Les cas de déshydratation sévère nécessitent une hospitalisation avec perfusion intraveineuse de liquides et, parfois, d’autres mesures selon la cause sous-jacente.
À domicile
La réhydratation à domicile consiste à boire fréquemment de petites quantités d’eau contenant des électrolytes comme le sodium et le potassium. Des solutions de réhydratation orale (SRO) sont disponibles en pharmacie ou en supermarché. Elles diffèrent des boissons de sport (Gatorade) car elles contiennent la juste quantité d’électrolytes nécessaire à la réhydratation.
Il est crucial de consulter aux urgences si les symptômes persistent malgré la prise de liquides. De même, il faut contacter un professionnel de santé si la cause de la déshydratation (vomissements, diarrhée) persiste, car des médicaments peuvent être nécessaires.
Soins médicaux d’urgence
Il faut appeler les secours ou se rendre aux urgences en cas de :
Confusion ou somnolence
Fatigue ou faiblesse sévères
Étourdissements et/ou évanouissements
Incapacité à boire des liquides en raison de problèmes de déglutition ou de vomissements
Absence de miction
En milieu médical
Les solutions de réhydratation orale et les perfusions intraveineuses sont administrées en fonction du poids corporel, le statut hydrique étant étroitement surveillé (couleur et concentration des urines, fréquence cardiaque, tension artérielle, variation de poids).
Prévention de la déshydratation chez les personnes âgées
Les recommandations en termes d’apport hydrique sont de 1,6 litre par jour pour les femmes et 2 litres pour les hommes. Cependant, ces chiffres ne sont pas une règle absolue, les besoins pouvant être inférieurs ou supérieurs selon l’état de santé et le niveau d’activité.
Voici quelques conseils pour prévenir la déshydratation chez les personnes âgées :
- Boire fréquemment de petites quantités d’eau, de thé ou de jus de fruits (dilués à l’eau) tout au long de la journée
- Consommer des aliments hydratants comme les concombres, les céleris, la laitue iceberg, les fraises ou la pastèque
- Prendre les repas en compagnie pour encourager une hydratation et une nutrition adéquates
- Boire davantage en cas d’activité physique ou de forte chaleur
- Dans les établissements de soins de longue durée, d’autres mesures peuvent être mises en place :
- Organiser des « rondes de boissons » régulières et fréquentes dans la journée
- Encourager une meilleure hydratation lors de la prise de médicaments
- Garantir un accès sûr et facile aux toilettes et un soutien disponible
Tenir compte des préférences individuelles en termes de boissons et de présentation (eau pétillante aromatisée dans une tasse favorite, par exemple)

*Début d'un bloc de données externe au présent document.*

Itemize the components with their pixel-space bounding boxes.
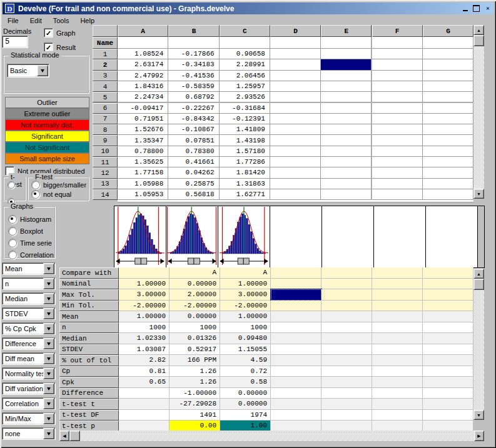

La déshydratation, causée par un apport hydrique insuffisant ou une perte excessive d’eau, est un problème fréquent chez les personnes âgées. Celles-ci y sont plus vulnérables en raison de l’affaiblissement de la sensation de soif, des effets secondaires médicamenteux et de pathologies comme le diabète ou la démence.
Les signes de déshydratation incluent la constipation, les urines foncées, les difficultés de concentration, l’irritabilité, les crampes musculaires, la sécheresse buccale, la fatigue et la perte de poids. Dans les cas les plus graves, elle peut entraîner un choc hypovolémique potentiellement fatal.
Bien que la déshydratation légère puisse généralement être traitée à domicile avec des solutions de réhydratation orale, les cas sévères nécessitent une hospitalisation avec perfusion intraveineuse. La prévention passe par une hydratation régulière, l’adaptation des soins en établissement et une surveillance accrue des personnes à risque, comme celles atteintes de démence.